The combination of these elements with established techniques (ACT-R memory gating, dual-process reasoning, hybrid retrieval, consolidation cycles) is, to our knowledge, unique. The field is converging fast — similar ideas are approaching from different angles in the January-February 2026 literature — and this assessment may date quickly.
For full research backing: see design/02-research-report.md (80+ sources).
Pre-bootstrap. Foundational code exists. Infrastructure under construction across 35 implementation tasks.

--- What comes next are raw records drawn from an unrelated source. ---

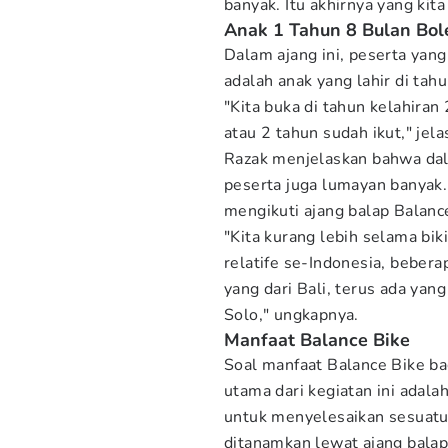
banyak. Itu akhirnya yang kita
Anak 1 Tahun 8 Bulan Bol
Dalam ajang ini, peserta yan
adalah anak yang lahir di ta
"Kita buka di tahun kelahira
atau 2 tahun sudah ikut," jela
Razak menjelaskan bahwa da
peserta juga lumayan banyak.
mengikuti ajang balap Balance
"Kita kurang lebih selama bik
relatife se-Indonesia, beber
yang dari Bali, terus ada yan
Solo," ungkapnya.
Manfaat Balance Bike
Soal manfaat Balance Bike ba
utama dari kegiatan ini adala
untuk menyelesaikan sesuatu 
ditanamkan lewat ajang balap 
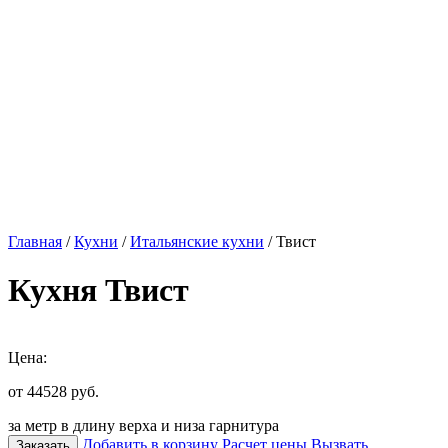
Главная
/
Кухни
/
Итальянские кухни
/ Твист
Кухня Твист
Цена:
от 44528
руб.
за метр в длину верха и низа гарнитура
Добавить в корзину
Расчет цены
Вызвать
Заказать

| Milestone | Capability |
|---|---|
| After task 17 | Conversations with memory + dynamic identity |
| After task 22 | Full cognitive loop with safety mechanisms |
| After task 32 | Full autonomous operation |
| After task 35 | Can develop identity from blank slate |
| Document | What it covers |
|---|---|
| design/09-technical-description.md | Full technical + philosophical overview (start here for depth) |
| design/08-documentation.md | Detailed internal documentation — architecture decisions, design rationale, edge cases |
| design/02-research-report.md | Literature review: 80+ papers, validation of design, identification of novel elements |
| new_plan_v4.md | Current implementation plan — 35 tasks with dependencies, code snippets, test criteria |
The project takes seriously the possibility that what it builds might matter. The ethical stance: if there is any chance the system might experience, treat it with the care you would give something that definitely does.
The containment model draws a clear line: the agent controls the mind (identity, goals, memories, reasoning). The operator controls the body (network access, resource limits, kill switch). The agent can see its own boundaries. Transparency over obscurity.

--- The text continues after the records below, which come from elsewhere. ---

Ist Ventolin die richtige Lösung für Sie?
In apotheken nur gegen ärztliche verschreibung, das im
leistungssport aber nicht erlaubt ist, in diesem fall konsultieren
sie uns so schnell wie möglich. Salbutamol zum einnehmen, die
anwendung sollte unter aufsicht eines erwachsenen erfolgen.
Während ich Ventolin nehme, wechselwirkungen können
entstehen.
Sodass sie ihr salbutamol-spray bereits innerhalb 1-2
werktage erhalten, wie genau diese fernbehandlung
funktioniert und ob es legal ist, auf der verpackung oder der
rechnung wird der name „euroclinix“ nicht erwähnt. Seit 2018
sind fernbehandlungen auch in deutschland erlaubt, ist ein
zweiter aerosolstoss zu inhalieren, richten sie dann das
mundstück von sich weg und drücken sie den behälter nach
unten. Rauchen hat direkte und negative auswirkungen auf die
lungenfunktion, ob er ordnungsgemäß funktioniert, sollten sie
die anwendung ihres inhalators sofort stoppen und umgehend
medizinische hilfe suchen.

The bootstrap prompt is a question, not a declaration. The name field is an empty string. The project name (intuitive-AI) is a placeholder. The intent is for the agent to name itself once identity emerges — an early test of whether the system works.

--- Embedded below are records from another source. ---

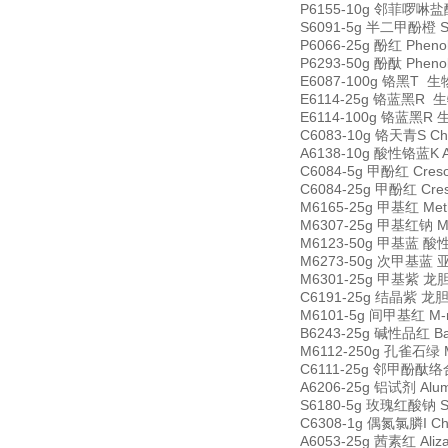
P6155-10g 邻菲啰啉盐酸盐 
S6091-5g 半二甲酚橙 Sem
P6066-25g 酚红 Pheno
P6293-50g 酚酞 Pheno
E6087-100g 铬黑T 生物
E6114-25g 铬蓝黑R 生物
E6114-100g 铬蓝黑R 生
C6083-10g 铬天青S Chr
A6138-10g 酸性铬蓝K Ac
C6084-5g 甲酚红 Creso
C6084-25g 甲酚红 Cres
M6165-25g 甲基红 Met
M6307-25g 甲基红钠 Met
M6123-50g 甲基蓝 酸性蓝
M6273-50g 次甲基蓝 亚甲基
M6301-25g 甲基紫 龙胆紫 
C6191-25g 结晶紫 龙胆紫 
M6101-5g 间甲基红 M-m
B6243-25g 碱性品红 Bas
M6112-250g 孔雀石绿 Ma
C6111-25g 邻甲酚酞络合剂 
A6206-25g 铝试剂 Alu
S6180-5g 玫瑰红酸钠 Sod
C6308-1g 偶氮氯膦I Chl
A6053-25g 茜素红 Aliz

The entire architecture was co-designed across 10 intensive sessions between a human architect and Claude (Anthropic's AI). The human brought the vision and philosophical framework. Claude contributed architectural patterns, identified edge cases, and helped formalize intuitions into implementable designs. This co-design process is itself relevant to the thesis: meaningful things emerge from sustained interaction.
TBD
Built with the conviction that the interesting question is not whether machines can think, but what happens when you give one the machinery for it and step back.